It was an omen. Of this he was certain.
The kid did not move and said nothing as he leaned out of the window to shout at it, mostly variations of move, go home, go away, and with every word the heart in his chest beat harder, louder; the dog’s eyes followed him like a painting in a shadowed hallway as he honked and shouted for it to leave. Hair stood up on the back of his neck when he saw that the pupils were sideways slits, the unnatural eyes of a goat in a dog’s body.
Why doesn’t it seem scared? The kid finally asked.
He did not have an answer for that. If the question had been why he felt so scared, then perhaps. But not for the strange dog. For that, he felt there were no answers, that there had been no answers since the dawn of time, and there would be no answers for as long as the planet spun on her axis. It felt otherworldly. Alien. It did not belong here and yet here it was, watching them, waiting.
Waiting.
Just as he was about to lay on the horn again and throw the car into gear to go around it, the massive head swung on a strong neck and looked away. The both of them watched in a terrified awe as it trotted across the rest of the road and disappeared into the wheat. It left nothing behind except the memory of fear and the goosebumps on their arms and legs.
That was fucking scary, the kid said.
He laughed. It wasn’t particularly funny, but he laughed.
Later, as the moon began to climb back down from her post with the sun chasing her on the other side, a lonely sign on the side of the road alerted them that there would be a gas station in five miles. He intended to stop there to gas up, but did not want to stop for anything else.
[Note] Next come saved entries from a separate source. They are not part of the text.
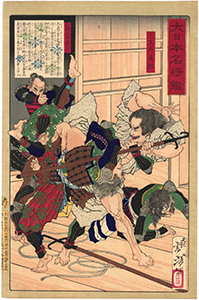 At what (x,y) coordinates should I click in order to perform the action: click on art. Please return your answer as a coordinate pair (x, y). Looking at the image, I should click on (34, 42). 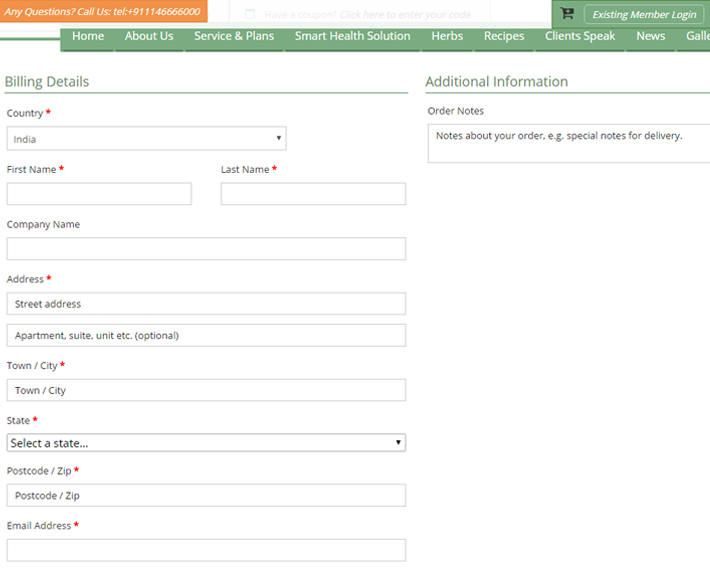 This screenshot has height=575, width=710. What are the coordinates of `billing details text boxes and drop downs` in the screenshot? It's located at (53, 84), (79, 141), (81, 289), (72, 474). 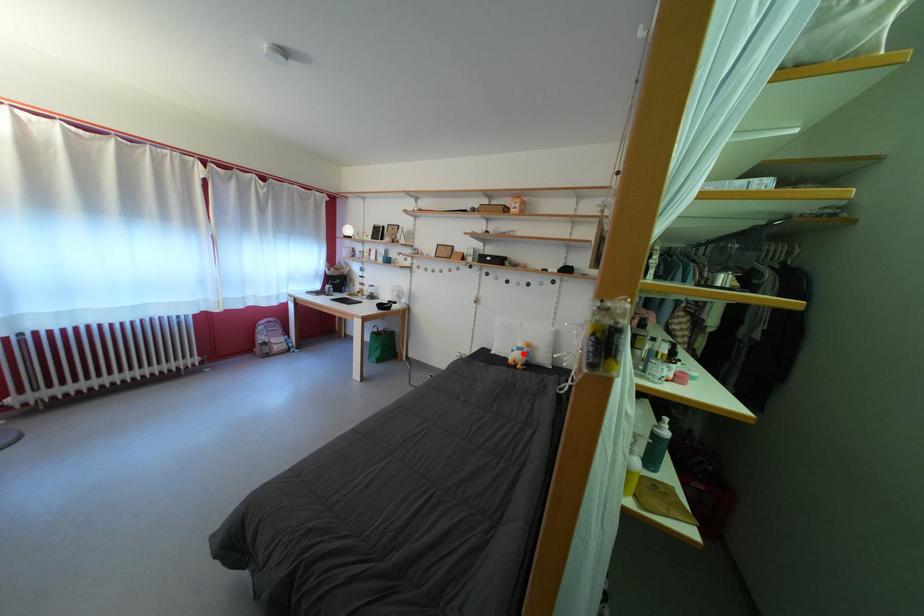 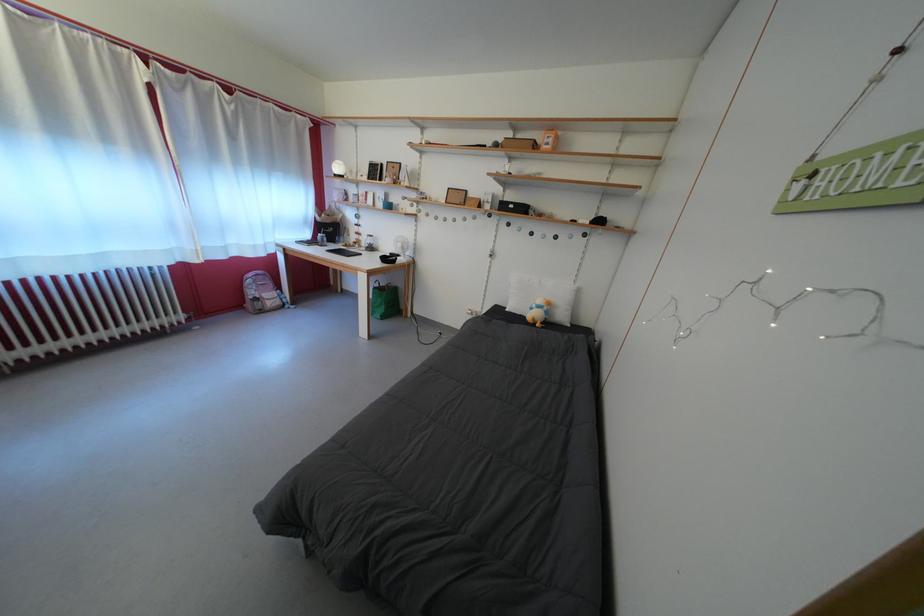 Locate, in the second image, the point that corresponds to the highlighted location in the first image.

(542, 312) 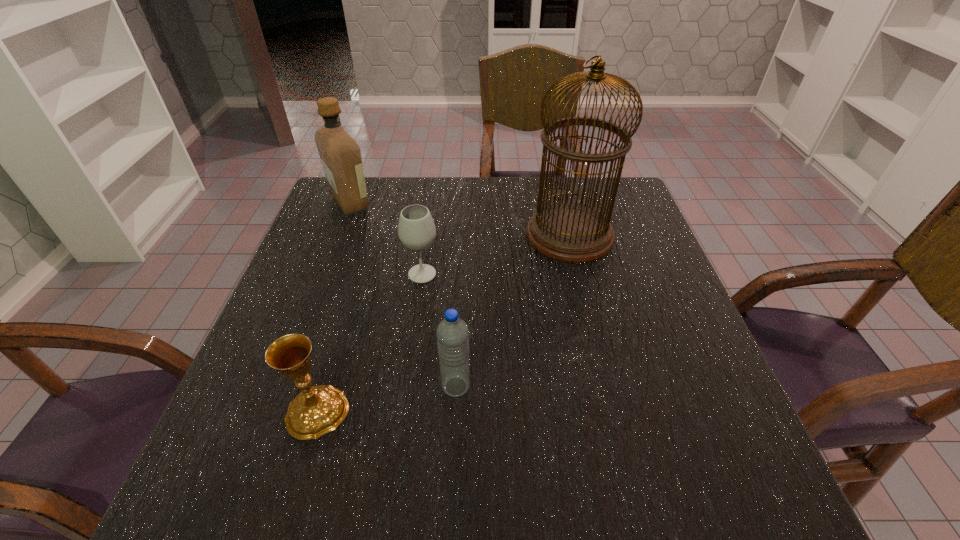 The image size is (960, 540). In order to click on vacant space at the far edge in this screenshot , I will do `click(380, 214)`.

Locate an element on the screen. The height and width of the screenshot is (540, 960). vacant space at the near edge of the desktop is located at coordinates (456, 501).

Identify the location of blank space at the left edge of the desktop. The height and width of the screenshot is (540, 960). (224, 454).

This screenshot has width=960, height=540. In order to click on vacant region at the right edge of the desktop in this screenshot , I will do `click(675, 289)`.

Identify the location of blank space at the far right corner of the desktop. (632, 221).

Find the location of `empty space between the fourth object from left to right and the chalice`. empty space between the fourth object from left to right and the chalice is located at coordinates (387, 399).

The height and width of the screenshot is (540, 960). What are the coordinates of `vacant area that lies between the chalice and the liquor` in the screenshot? It's located at coord(334,307).

You are a GUI agent. You are given a task and a screenshot of the screen. Output one action in this format:
    pyautogui.click(x=<x>, y=<y>)
    Task: Click on the free point between the second object from right to left and the chalice
    
    Given the screenshot: What is the action you would take?
    click(387, 399)

Locate an element on the screen. The width and height of the screenshot is (960, 540). empty space that is in between the water bottle and the liquor is located at coordinates (403, 295).

At what (x,y) coordinates should I click in order to perform the action: click on empty location between the birdcage and the fourth object from left to right. Please return your answer as a coordinate pair (x, y). Looking at the image, I should click on (513, 310). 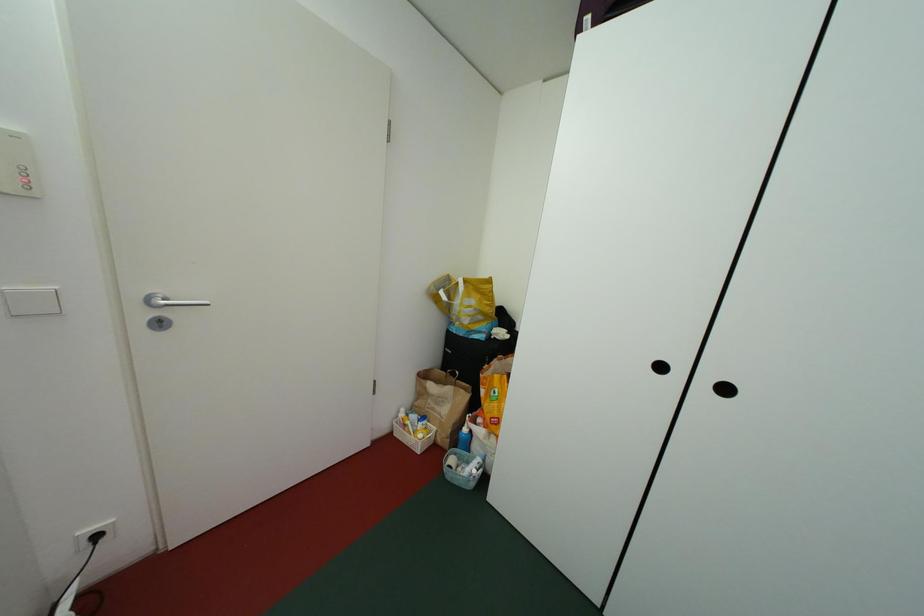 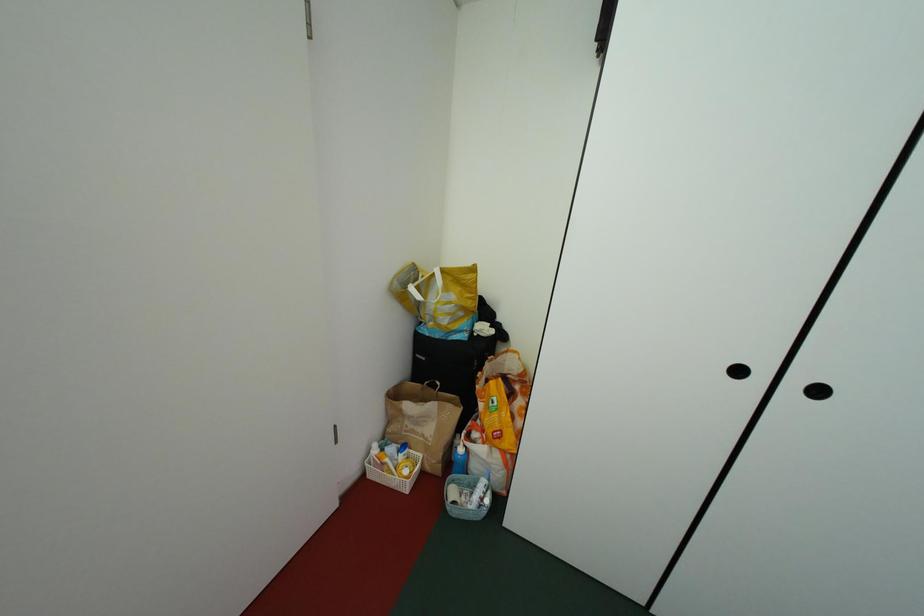 The images are taken continuously from a first-person perspective. In which direction are you moving?

The cameraman walked toward left, forward. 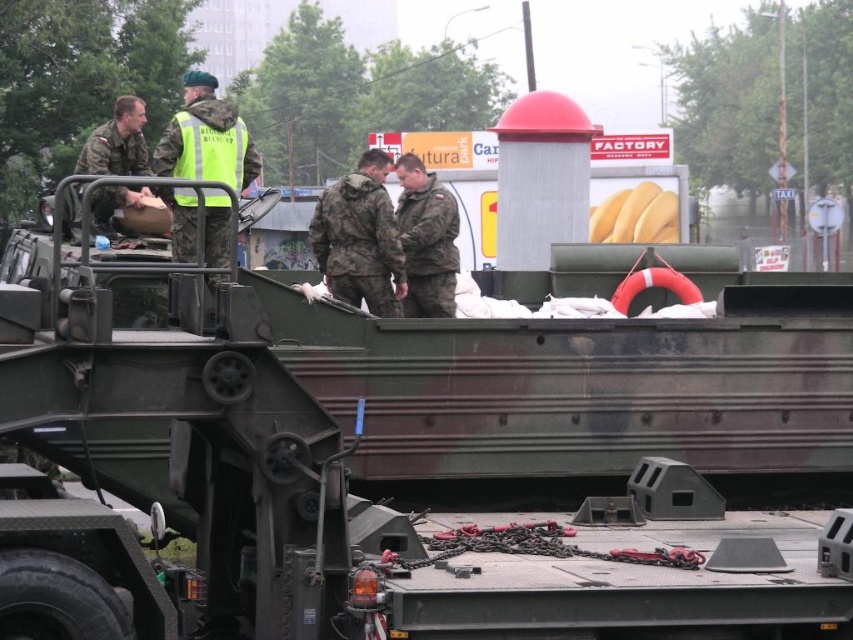 Does camouflage uniform at center have a smaller size compared to matte green uniform at left?

Result: No.

Who is more distant from viewer, (431, 300) or (140, 160)?

The point (140, 160) is behind.

This screenshot has width=853, height=640. I want to click on camouflage uniform at center, so click(426, 240).

Does camouflage fabric uniform at center appear under camouflage uniform at center?

Yes.

Can you confirm if camouflage fabric uniform at center is taller than camouflage uniform at center?

Incorrect, camouflage fabric uniform at center's height is not larger of camouflage uniform at center's.

Is point (354, 269) closer to camera compared to point (451, 314)?

That is True.

You are a GUI agent. You are given a task and a screenshot of the screen. Output one action in this format:
    pyautogui.click(x=<x>, y=<y>)
    Task: Click on the camouflage fabric uniform at center
    The image size is (853, 640).
    Given the screenshot: What is the action you would take?
    pyautogui.click(x=360, y=237)

Which is in front, point (189, 118) or point (322, 195)?

Point (189, 118)

Between green reflective vest at upper center and camouflage fabric uniform at center, which one is positioned higher?

green reflective vest at upper center

This screenshot has height=640, width=853. I want to click on green reflective vest at upper center, so click(206, 138). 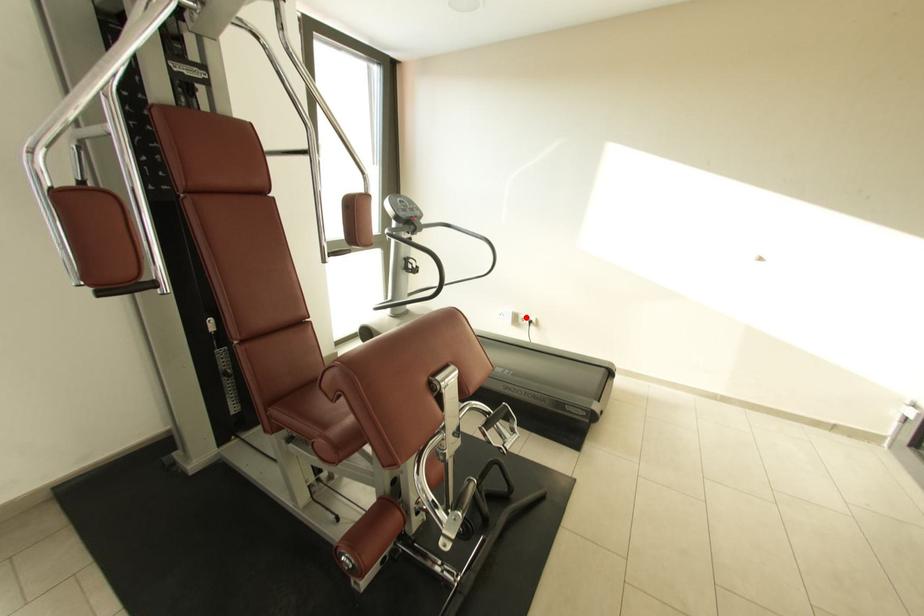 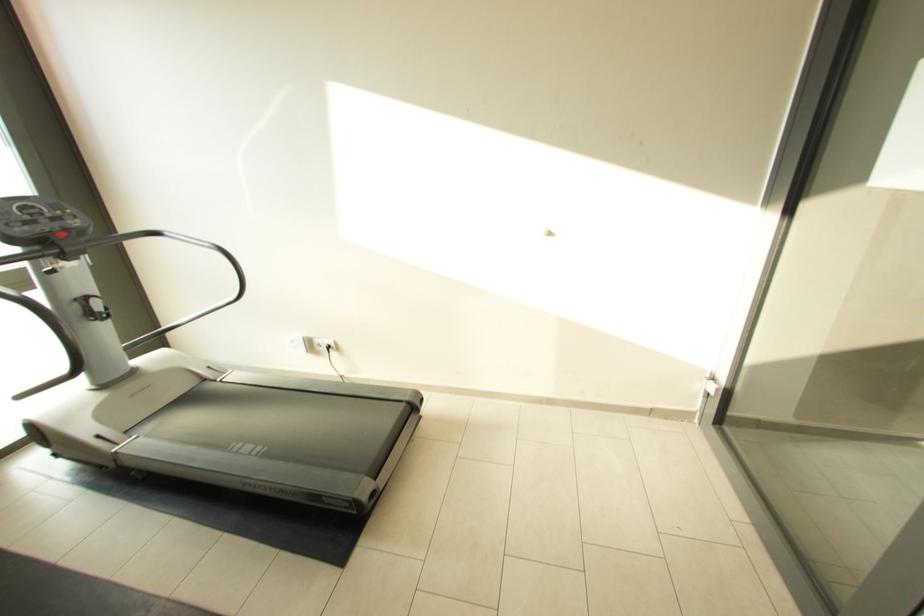 Find the pixel in the second image that matches the highlighted location in the first image.

(322, 342)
Despite being three hundred miles away already from the life that was defined by open-palmed slaps to bruised cheeks and shouting matches, he did not want to linger in a place that lets ghosts remain and stain their presence in the doorways.
The kid had not fallen asleep even though he had expected him to. He merely sat in the passenger seat with his face toward the window, bathing in moonlight, tired eyes blinking. The lights of the tiny gas station were ultra-bright in the dark of the night like a void. His small cat’s eyes squinted until he pulled the car up to a lonely pump and then he blinked himself awake.
Though he had not noticed at first, he did when he finally leaned against the car and looked around. The entire lot was empty of cars. A fluorescent light burned harshly inside the small store, but there was no visible attendant, and he questioned if the buzzing neon OPEN sign in the window was true or not. Not a single car except for his own loitered in the lot. It occurred to him then that they were very, very alone.
Oh, god, the kid groaned. He had gotten out of the car and was leaned against the door in a mirror of his own stance. He turned around and followed the line of the kid’s finger to where it pointed at a shape standing statue still in the center of the gas station.
The dog was still as black as a void. It seemed to suck up the harsh lights of the outside pumps and store it inside itself, an unholy black, a rip directly in the fiber of the universe stitched in the shape of a dog too big to be real. The yellow goat eyes settled in a canine face watched them again, never moving.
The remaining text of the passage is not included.